Levy suggested that would mean insurance companies would be unable to pay benefits to sick people, because the money used to do so—healthy people’s insurance payments—would be non-existent.

“So to solve that problem,” Levy said, Obama is “going to force them to buy insurance.”

Although advocates of the law claim that the mandate falls within the government’s power to regulate interstate commerce, Levy disagrees, arguing that health insurance is neither interstate nor commerce.

“There’s a law decision that says you can’t buy insurance interstate, so essentially there is no interstate market. And of course it’s not commerce, because this is not buying. Commerce is buying and selling.”

Supporters of the new law, however, refer to the 1942 U.S. Supreme Court case of Wickard V. Filburn to establish the constitutionality of mandated insurance purchases. In that case, the Supreme Court decided that because Filburn’s excess wheat growing practices—although the wheat was not being bought or sold—had an effect on the open market, the practices were considered commerce and interstate, and therefore subject to federal regulation.

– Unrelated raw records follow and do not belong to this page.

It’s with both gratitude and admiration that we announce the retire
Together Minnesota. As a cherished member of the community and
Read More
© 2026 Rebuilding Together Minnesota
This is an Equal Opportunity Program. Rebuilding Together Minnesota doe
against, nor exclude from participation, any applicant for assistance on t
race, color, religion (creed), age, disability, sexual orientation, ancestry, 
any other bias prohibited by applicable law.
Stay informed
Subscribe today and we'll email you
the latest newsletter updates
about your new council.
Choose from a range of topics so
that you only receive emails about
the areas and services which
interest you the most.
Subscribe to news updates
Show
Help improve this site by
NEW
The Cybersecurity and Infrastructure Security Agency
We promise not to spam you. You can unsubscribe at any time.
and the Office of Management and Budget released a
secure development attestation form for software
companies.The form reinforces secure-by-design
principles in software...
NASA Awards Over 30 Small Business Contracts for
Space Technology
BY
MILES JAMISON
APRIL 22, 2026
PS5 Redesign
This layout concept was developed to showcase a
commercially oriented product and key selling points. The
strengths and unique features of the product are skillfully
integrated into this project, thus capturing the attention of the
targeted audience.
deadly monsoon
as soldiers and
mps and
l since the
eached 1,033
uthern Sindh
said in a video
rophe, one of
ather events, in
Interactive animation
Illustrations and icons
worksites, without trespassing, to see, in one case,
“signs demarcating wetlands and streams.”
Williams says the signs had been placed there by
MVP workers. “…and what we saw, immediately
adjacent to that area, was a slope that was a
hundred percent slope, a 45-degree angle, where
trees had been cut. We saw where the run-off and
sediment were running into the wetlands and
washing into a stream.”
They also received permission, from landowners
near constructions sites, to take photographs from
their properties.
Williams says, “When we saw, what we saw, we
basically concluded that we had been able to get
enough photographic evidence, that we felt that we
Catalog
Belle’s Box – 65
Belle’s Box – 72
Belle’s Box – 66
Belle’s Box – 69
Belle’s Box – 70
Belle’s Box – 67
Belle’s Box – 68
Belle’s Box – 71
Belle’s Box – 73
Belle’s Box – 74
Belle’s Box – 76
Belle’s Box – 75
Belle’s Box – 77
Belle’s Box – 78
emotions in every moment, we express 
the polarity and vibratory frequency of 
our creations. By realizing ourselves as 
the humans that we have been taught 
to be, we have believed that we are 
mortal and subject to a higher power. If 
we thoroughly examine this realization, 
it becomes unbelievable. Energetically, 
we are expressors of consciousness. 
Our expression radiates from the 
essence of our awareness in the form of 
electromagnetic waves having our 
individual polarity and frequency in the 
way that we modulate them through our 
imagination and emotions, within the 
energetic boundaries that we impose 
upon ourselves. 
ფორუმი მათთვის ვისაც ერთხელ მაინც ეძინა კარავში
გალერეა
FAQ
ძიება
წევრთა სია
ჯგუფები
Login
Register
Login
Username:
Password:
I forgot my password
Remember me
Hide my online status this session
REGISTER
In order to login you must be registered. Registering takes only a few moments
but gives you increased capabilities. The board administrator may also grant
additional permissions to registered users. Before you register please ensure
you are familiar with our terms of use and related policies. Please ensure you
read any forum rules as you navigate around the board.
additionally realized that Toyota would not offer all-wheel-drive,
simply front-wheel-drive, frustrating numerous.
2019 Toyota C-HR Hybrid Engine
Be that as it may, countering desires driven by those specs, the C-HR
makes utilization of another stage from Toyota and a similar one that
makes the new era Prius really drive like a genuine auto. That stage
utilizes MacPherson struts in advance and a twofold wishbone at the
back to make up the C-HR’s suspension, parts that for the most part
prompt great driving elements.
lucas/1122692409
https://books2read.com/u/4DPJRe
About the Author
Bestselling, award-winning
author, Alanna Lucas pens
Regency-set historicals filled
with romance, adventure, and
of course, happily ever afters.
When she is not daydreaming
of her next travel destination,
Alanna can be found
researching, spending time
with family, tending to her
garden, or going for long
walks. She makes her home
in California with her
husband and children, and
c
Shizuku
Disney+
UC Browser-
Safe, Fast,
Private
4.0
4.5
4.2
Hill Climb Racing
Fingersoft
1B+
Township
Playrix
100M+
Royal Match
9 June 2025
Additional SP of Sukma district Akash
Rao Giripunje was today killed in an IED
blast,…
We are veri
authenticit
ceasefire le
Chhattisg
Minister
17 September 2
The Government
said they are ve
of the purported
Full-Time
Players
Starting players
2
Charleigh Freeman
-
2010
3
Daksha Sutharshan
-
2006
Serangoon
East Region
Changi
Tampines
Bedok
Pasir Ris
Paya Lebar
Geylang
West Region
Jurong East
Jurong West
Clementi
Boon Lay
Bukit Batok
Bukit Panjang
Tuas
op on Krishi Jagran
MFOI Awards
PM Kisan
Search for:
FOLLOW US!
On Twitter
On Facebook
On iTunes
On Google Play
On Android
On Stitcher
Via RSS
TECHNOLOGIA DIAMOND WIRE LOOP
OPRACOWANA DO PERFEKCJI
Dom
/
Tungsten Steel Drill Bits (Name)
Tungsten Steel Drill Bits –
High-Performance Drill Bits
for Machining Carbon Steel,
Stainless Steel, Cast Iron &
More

Levy acknowledged that the modern interpretation of commerce has come to be defined by “economic acts” or growing, manufacturing, mining, distributing and consuming, in addition to buying and selling.

But it took until 1995 for the U.S. Supreme Court to define the scope of the law in regard to non-economic acts. In United States v. Lopez, the Court found that the possession of a gun within 1,000 feet of a school could not be considered a crime. In other words, because the mere possession of a gun is not an economic act, it was unconstitutional to regulate it under the interstate commerce clause.

Levy’s point was that even given our modern interpretation of the interstate commerce clause as defined by these two cases, Congress still does not have the power to mandate insurance purchases.

“The mandate is quite clearly a non-economic act because not only is it non-economic but it’s not even an act. It’s declining to engage in an act.”

Levy said that the participation of low-income individuals likely will shift insurance costs to insured people, because the former would be exempt from the new law’s insurance mandates. Levy also noted that uncompensated care amounts to $48 billion of the $2.4 trillion that Americans spend annually on healthcare, or two percent of the annual expense. This amount, he argued, is too small to validate an unconstitutional expansion in governmental power.

Levy suggested that “if you insure more people, you can be counting on the fact that they are going to consume more medical costs, and higher demand means higher prices…so Obama’s insurance policy is not only unnecessary; it actually exacerbates the problem.”